[Stored data entries]

########################################

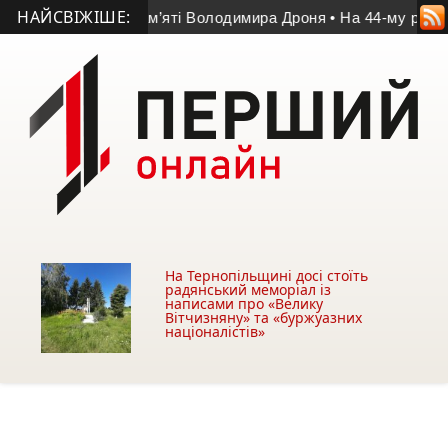
НАЙСВІЖІШЕ:
еміг у матчі пам’яті Володимира Дроня
• На 44-му році житт
На Тернопільщині досі стоїть
радянський меморіал із
написами про «Велику
Вітчизняну» та «буржуазних
націоналістів»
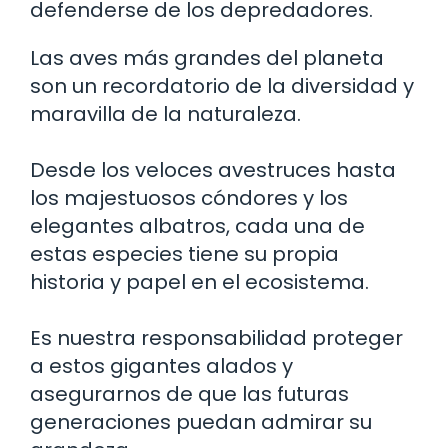
defenderse de los depredadores.
Las aves más grandes del planeta
son un recordatorio de la diversidad y
maravilla de la naturaleza.
Desde los veloces avestruces hasta
los majestuosos cóndores y los
elegantes albatros, cada una de
estas especies tiene su propia
historia y papel en el ecosistema.
Es nuestra responsabilidad proteger
a estos gigantes alados y
asegurarnos de que las futuras
generaciones puedan admirar su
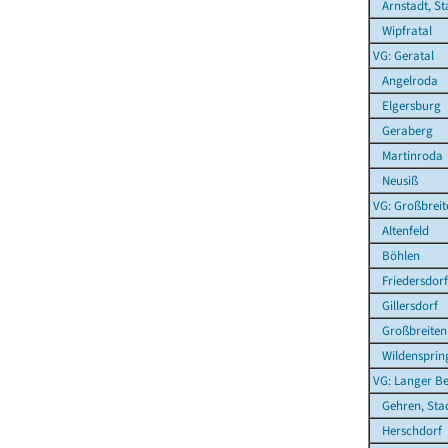
Arnstadt, St
Wipfratal
VG: Geratal
Angelroda
Elgersburg
Geraberg
Martinroda
Neusiß
VG: Großbrei
Altenfeld
Böhlen
Friedersdorf
Gillersdorf
Großbreitenb
Wildensprin
VG: Langer B
Gehren, Sta
Herschdorf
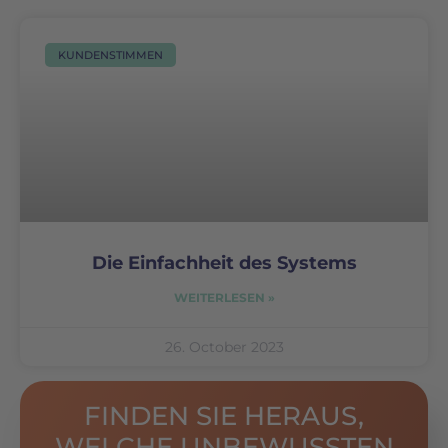
KUNDENSTIMMEN
Die Einfachheit des Systems
WEITERLESEN »
26. October 2023
FINDEN SIE HERAUS,
WELCHE UNBEWUSSTEN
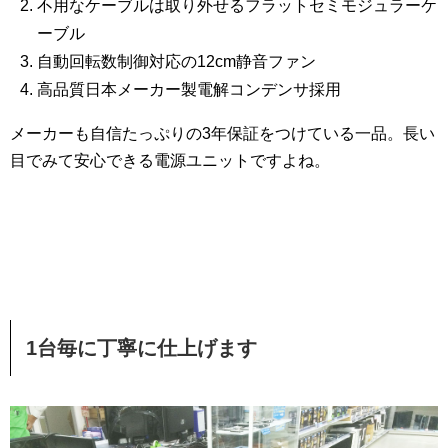
不用なケーブルは取り外せるフラットセミモジュラーケ
ーブル
自動回転数制御対応の12cm静音ファン
高品質日本メーカー製電解コンデンサ採用
メーカーも自信たっぷりの3年保証をつけている一品。長い
目でみて安心できる電源ユニットですよね。
1台毎に丁寧に仕上げます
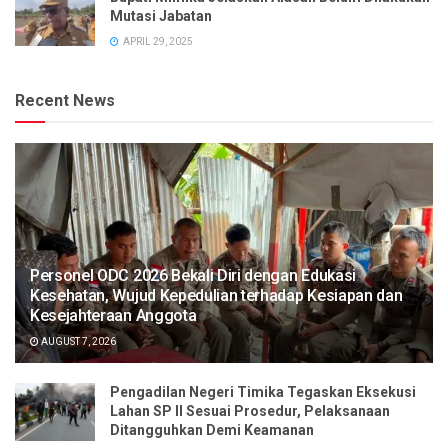
Mutasi Jabatan
APRIL 29, 2025
Recent News
Personel ODC 2026 Bekali Diri dengan Edukasi
Kesehatan, Wujud Kepedulian terhadap Kesiapan dan
Kesejahteraan Anggota
AUGUST 7, 2026
Pengadilan Negeri Timika Tegaskan Eksekusi
Lahan SP II Sesuai Prosedur, Pelaksanaan
Ditangguhkan Demi Keamanan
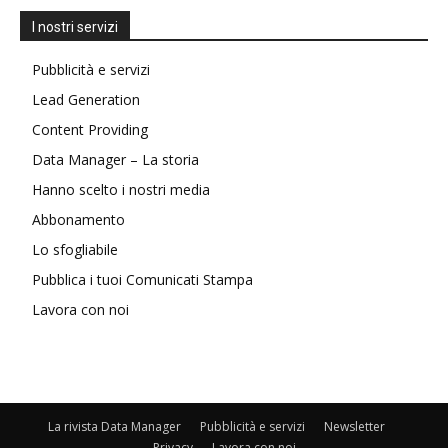
I nostri servizi
Pubblicità e servizi
Lead Generation
Content Providing
Data Manager – La storia
Hanno scelto i nostri media
Abbonamento
Lo sfogliabile
Pubblica i tuoi Comunicati Stampa
Lavora con noi
La rivista Data Manager
Pubblicità e servizi
Newsletter
Privacy
Lavora con noi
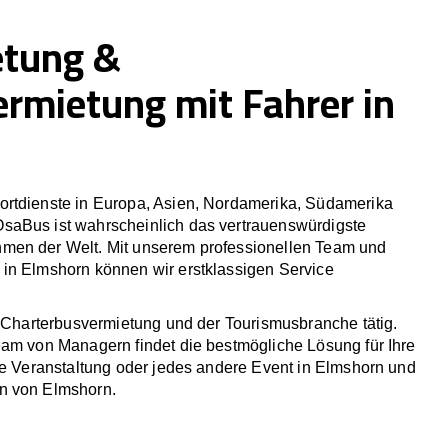
etung &
ermietung mit Fahrer in
rtdienste in Europa, Asien, Nordamerika, Südamerika
saBus ist wahrscheinlich das vertrauenswürdigste
men der Welt. Mit unserem professionellen Team und
in Elmshorn können wir erstklassigen Service
r Charterbusvermietung und der Tourismusbranche tätig.
eam von Managern findet die bestmögliche Lösung für Ihre
he Veranstaltung oder jedes andere Event in Elmshorn und
n von Elmshorn.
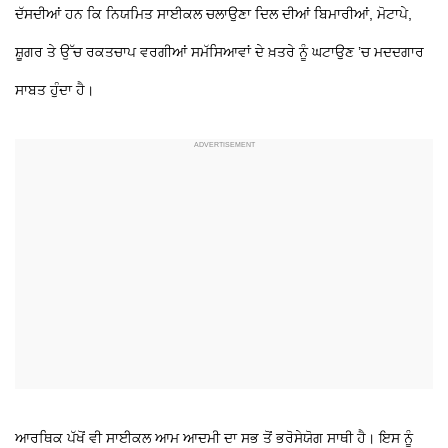
ਦੱਸਦੀਆਂ ਹਨ ਕਿ ਨਿਯਮਿਤ ਸਾਈਕਲ ਚਲਾਉਣਾ ਦਿਲ ਦੀਆਂ ਬਿਮਾਰੀਆਂ, ਮੋਟਾਪੇ,
ਸ਼ੂਗਰ ਤੇ ਉੱਚ ਰਕਤਚਾਪ ਵਰਗੀਆਂ ਸਮੱਸਿਆਵਾਂ ਦੇ ਖ਼ਤਰੇ ਨੂੰ ਘਟਾਉਣ ’ਚ ਮਦਦਗਾਰ
ਸਾਬਤ ਹੁੰਦਾ ਹੈ।
ਆਰਥਿਕ ਪੱਖੋਂ ਵੀ ਸਾਈਕਲ ਆਮ ਆਦਮੀ ਦਾ ਸਭ ਤੋਂ ਭਰੋਸੇਯੋਗ ਸਾਥੀ ਹੈ। ਇਸ ਨੂੰ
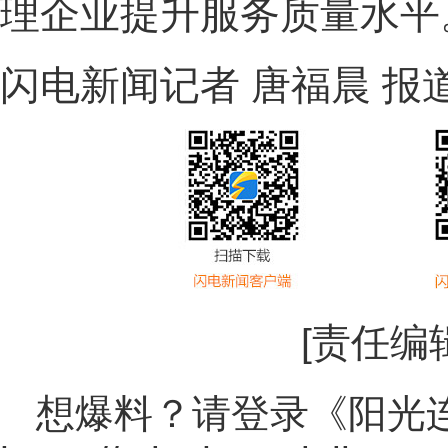
理企业提升服务质量水平
闪电新闻记者 唐福晨 报
[责任编
想爆料？请登录《阳光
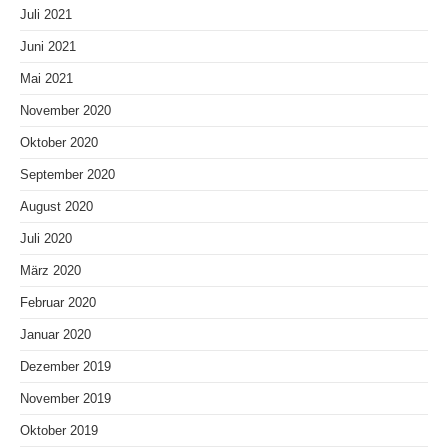
Juli 2021
Juni 2021
Mai 2021
November 2020
Oktober 2020
September 2020
August 2020
Juli 2020
März 2020
Februar 2020
Januar 2020
Dezember 2019
November 2019
Oktober 2019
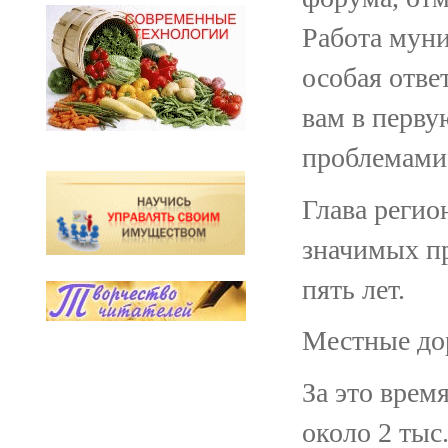
Работа муни
особая отве
вам в перву
проблемами.
Глава регио
значимых пр
пять лет.
Местные до
За это врем
около 2 тыс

########################################

From the first line to the last, set down the records exactly, leaving out images.

RESPONSE AREA:
НАЙСВІЖІШЕ:
еміг у матчі пам’яті Володимира Дроня
• На 44-му році житт
На Тернопільщині досі стоїть
радянський меморіал із
написами про «Велику
Вітчизняну» та «буржуазних
націоналістів»
defenderse de los depredadores.
Las aves más grandes del planeta
son un recordatorio de la diversidad y
maravilla de la naturaleza.
Desde los veloces avestruces hasta
los majestuosos cóndores y los
elegantes albatros, cada una de
estas especies tiene su propia
historia y papel en el ecosistema.
Es nuestra responsabilidad proteger
a estos gigantes alados y
asegurarnos de que las futuras
generaciones puedan admirar su
Arnstadt, St
Wipfratal
VG: Geratal
Angelroda
Elgersburg
Geraberg
Martinroda
Neusiß
VG: Großbrei
Altenfeld
Böhlen
Friedersdorf
Gillersdorf
Großbreitenb
Wildensprin
VG: Langer B
Gehren, Sta
Herschdorf
KUNDENSTIMMEN
Die Einfachheit des Systems
WEITERLESEN »
26. October 2023
FINDEN SIE HERAUS,
WELCHE UNBEWUSSTEN
不用なケーブルは取り外せるフラットセミモジュラーケ
ーブル
自動回転数制御対応の12cm静音ファン
高品質日本メーカー製電解コンデンサ採用
メーカーも自信たっぷりの3年保証をつけている一品。長い
目でみて安心できる電源ユニットですよね。
1台毎に丁寧に仕上げます
Mutasi Jabatan
APRIL 29, 2025
Recent News
Personel ODC 2026 Bekali Diri dengan Edukasi
Kesehatan, Wujud Kepedulian terhadap Kesiapan dan
Kesejahteraan Anggota
AUGUST 7, 2026
Pengadilan Negeri Timika Tegaskan Eksekusi
Lahan SP II Sesuai Prosedur, Pelaksanaan
Ditangguhkan Demi Keamanan
I nostri servizi
Pubblicità e servizi
Lead Generation
Content Providing
Data Manager – La storia
Hanno scelto i nostri media
Abbonamento
Lo sfogliabile
Pubblica i tuoi Comunicati Stampa
Lavora con noi
La rivista Data Manager
Pubblicità e servizi
Newsletter
Privacy
Lavora con noi
etung &
ermietung mit Fahrer in
rtdienste in Europa, Asien, Nordamerika, Südamerika
saBus ist wahrscheinlich das vertrauenswürdigste
men der Welt. Mit unserem professionellen Team und
in Elmshorn können wir erstklassigen Service
r Charterbusvermietung und der Tourismusbranche tätig.
eam von Managern findet die bestmögliche Lösung für Ihre
he Veranstaltung oder jedes andere Event in Elmshorn und
n von Elmshorn.
ਦੱਸਦੀਆਂ ਹਨ ਕਿ ਨਿਯਮਿਤ ਸਾਈਕਲ ਚਲਾਉਣਾ ਦਿਲ ਦੀਆਂ ਬਿਮਾਰੀਆਂ, ਮੋਟਾਪੇ,
ਸ਼ੂਗਰ ਤੇ ਉੱਚ ਰਕਤਚਾਪ ਵਰਗੀਆਂ ਸਮੱਸਿਆਵਾਂ ਦੇ ਖ਼ਤਰੇ ਨੂੰ ਘਟਾਉਣ ’ਚ ਮਦਦਗਾਰ
ਸਾਬਤ ਹੁੰਦਾ ਹੈ।
ਆਰਥਿਕ ਪੱਖੋਂ ਵੀ ਸਾਈਕਲ ਆਮ ਆਦਮੀ ਦਾ ਸਭ ਤੋਂ ਭਰੋਸੇਯੋਗ ਸਾਥੀ ਹੈ। ਇਸ ਨੂੰ
理企业提升服务质量水平
闪电新闻记者 唐福晨 报
[责任编
想爆料？请登录《阳光
Juli 2021
Juni 2021
Mai 2021
November 2020
Oktober 2020
September 2020
August 2020
Juli 2020
März 2020
Februar 2020
Januar 2020
Dezember 2019
November 2019
Oktober 2019
Работа муни
особая отве
вам в перву
проблемами.
Глава регио
значимых пр
пять лет.
Местные до
За это врем
около 2 тыс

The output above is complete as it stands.